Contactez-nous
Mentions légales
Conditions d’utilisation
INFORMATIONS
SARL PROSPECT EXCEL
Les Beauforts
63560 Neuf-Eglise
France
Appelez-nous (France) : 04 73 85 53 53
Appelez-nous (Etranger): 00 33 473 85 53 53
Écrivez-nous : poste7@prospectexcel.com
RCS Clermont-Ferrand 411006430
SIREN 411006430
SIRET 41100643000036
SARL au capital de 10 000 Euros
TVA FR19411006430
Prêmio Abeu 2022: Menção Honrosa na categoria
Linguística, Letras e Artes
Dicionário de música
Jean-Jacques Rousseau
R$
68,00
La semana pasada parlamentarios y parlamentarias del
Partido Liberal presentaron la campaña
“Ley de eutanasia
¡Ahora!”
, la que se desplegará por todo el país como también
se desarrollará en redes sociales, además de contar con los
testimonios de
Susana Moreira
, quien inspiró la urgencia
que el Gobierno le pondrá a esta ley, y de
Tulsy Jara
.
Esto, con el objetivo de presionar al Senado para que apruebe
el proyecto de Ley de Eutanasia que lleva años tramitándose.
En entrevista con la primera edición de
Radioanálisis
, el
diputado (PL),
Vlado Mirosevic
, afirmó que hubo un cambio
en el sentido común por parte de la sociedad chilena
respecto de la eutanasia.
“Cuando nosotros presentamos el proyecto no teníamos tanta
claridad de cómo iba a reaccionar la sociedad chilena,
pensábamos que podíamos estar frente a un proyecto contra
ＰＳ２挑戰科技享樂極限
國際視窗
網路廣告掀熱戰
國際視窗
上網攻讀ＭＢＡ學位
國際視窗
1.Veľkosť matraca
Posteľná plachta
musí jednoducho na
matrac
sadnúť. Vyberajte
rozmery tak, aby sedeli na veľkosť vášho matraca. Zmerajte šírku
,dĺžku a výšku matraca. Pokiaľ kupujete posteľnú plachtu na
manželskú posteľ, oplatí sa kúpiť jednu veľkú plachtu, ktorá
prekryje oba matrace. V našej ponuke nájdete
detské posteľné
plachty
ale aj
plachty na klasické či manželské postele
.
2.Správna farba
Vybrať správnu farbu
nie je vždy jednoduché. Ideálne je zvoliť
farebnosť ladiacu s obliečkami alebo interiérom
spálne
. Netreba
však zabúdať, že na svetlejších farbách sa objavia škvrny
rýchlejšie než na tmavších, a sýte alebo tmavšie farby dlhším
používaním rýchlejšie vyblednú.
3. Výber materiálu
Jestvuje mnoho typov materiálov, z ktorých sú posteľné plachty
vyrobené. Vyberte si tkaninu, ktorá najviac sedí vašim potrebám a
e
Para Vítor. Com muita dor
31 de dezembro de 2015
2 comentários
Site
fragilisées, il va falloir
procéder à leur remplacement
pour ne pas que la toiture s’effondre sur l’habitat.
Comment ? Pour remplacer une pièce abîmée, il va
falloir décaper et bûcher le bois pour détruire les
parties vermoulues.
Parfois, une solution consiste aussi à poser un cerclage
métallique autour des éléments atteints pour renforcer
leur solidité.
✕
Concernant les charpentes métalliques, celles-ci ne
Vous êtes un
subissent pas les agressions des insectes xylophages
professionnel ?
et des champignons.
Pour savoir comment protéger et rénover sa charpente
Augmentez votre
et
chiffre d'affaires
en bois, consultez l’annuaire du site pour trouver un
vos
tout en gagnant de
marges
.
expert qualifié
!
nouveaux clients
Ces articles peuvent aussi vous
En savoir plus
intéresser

◇ ◇ ◇ ◇ ◇

* [DIRECTIONS] Write out, word for word, the line containing "professionnel ?" and every line after it to the end of the data above.

* [EXERCISE OUTPUT]
professionnel ?
et des champignons.
Pour savoir comment protéger et rénover sa charpente
Augmentez votre
et
chiffre d'affaires
en bois, consultez l’annuaire du site pour trouver un
vos
tout en gagnant de
marges
.
expert qualifié
!
nouveaux clients
Ces articles peuvent aussi vous
En savoir plus
intéresser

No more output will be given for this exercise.